The European Union announced it will look to sanction Italy with a fine after the country refused to submit a budget proposal that squares with its rules.
Italy's populist and partly right-wing coalition wants to increase the country's deficit to 2.4 percent of annual economic output in 2019, as it looks to make good on pre-election spending pledges. A previous Italian government had submitted a 2019 budget which would have recorded a deficit of just 0.8 percent.
In a statement, the European Commission — the EU's executive arm — said: "With regret, that today we confirm our assessment that Italy's draft budget plan is in particularly serious non-compliance with the Council recommendation of 13 July."
The Commission said that as Italy's spending for 2019 didn't comply, commissioners would now open a "debt-based Excessive Deficit Procedure (EDP)." The European Union member states now have two weeks to decide if they agree that an EDP against Italy is warranted. If so, the Commission will prepare a document that asks Italy how it will remedy its budget plan to abide with the EU rules. Should Rome ignore that, then officials in Brussels could sanction Italy with fines.
Speaking to CNBC's Silvia Amaro on Wednesday, Vice President of the European Commission, Valdis Dombrovskis, said it was the EU's position that Italy's budget plan would risk more austerity for Italians in the future.
"Instead of that fiscal stimulus that the government is hoping for, (we expect) there is a further slowdown of the economy," he said, before adding he was open to more discussions with Rome but the Italian government now needed to take action.
"You cannot cure high levels of debt with more debt, it is a vulnerability that needs to be addressed," he said.

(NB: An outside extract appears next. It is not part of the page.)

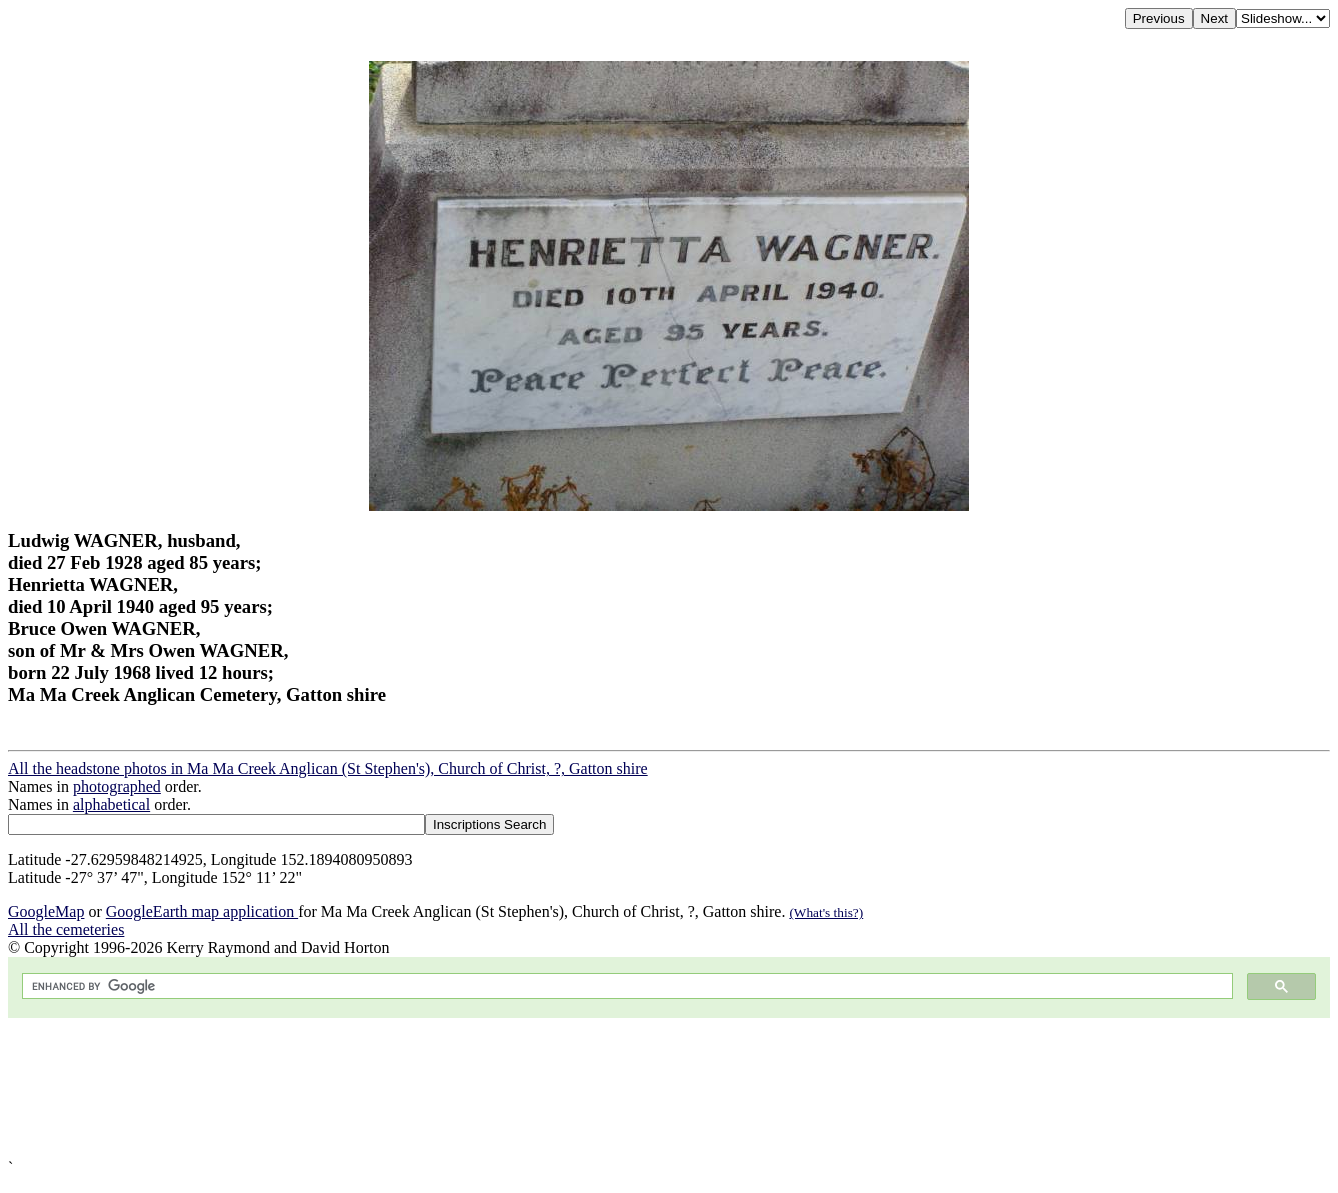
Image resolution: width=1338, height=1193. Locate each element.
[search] (625, 986)
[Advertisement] (608, 1088)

Although it has the power to sanction governments whose budgets don't comply with the EU's fiscal rules, the European Commission has stopped short of issuing fines to other member states before. The rules states that deficits should not exceed 3 percent of a country's gross domestic product (GDP) and public debt must not exceed 60 percent of GDP — a far cry for many European countries.
Although Italy's draft budget envisages a deficit within the 3 percent limit, increasing the deficit from a previously lower target has angered the Commission because European member states are meant to work toward adhering to the rules, not deviating from them.
Now, the European Commission will recommend to EU finance ministers that an "Excessive Deficit Procedure" (EDP) is launched against Italy. Basically, "the EDP requires the country in question to provide a plan of the corrective action and policies it will follow, as well as deadlines for their achievement," the European Commission states, adding: "Euro area countries that do not follow up on the recommendations may be fined."
Italy's Deputy Prime Minister Matteo Salvini said earlier Wednesday that the 2.4 percent deficit target was not negotiable, but other aspects of the proposal could be discussed.
Italy's public debt pile is 131 percent of its GDP, and at 2.3 trillion euros ($2.6 trillion) is the second largest in the euro zone.
Following the announcement in Brussels, stocks listed on Italian markets held onto their morning gains while yields on 10-year Italian debt dipped to near session lows. Yield on bonds move inversely to prices.
Correction: This story has been updated to reflect that the European Union announced it will begin disciplinary measures against Italy that could result in a fine.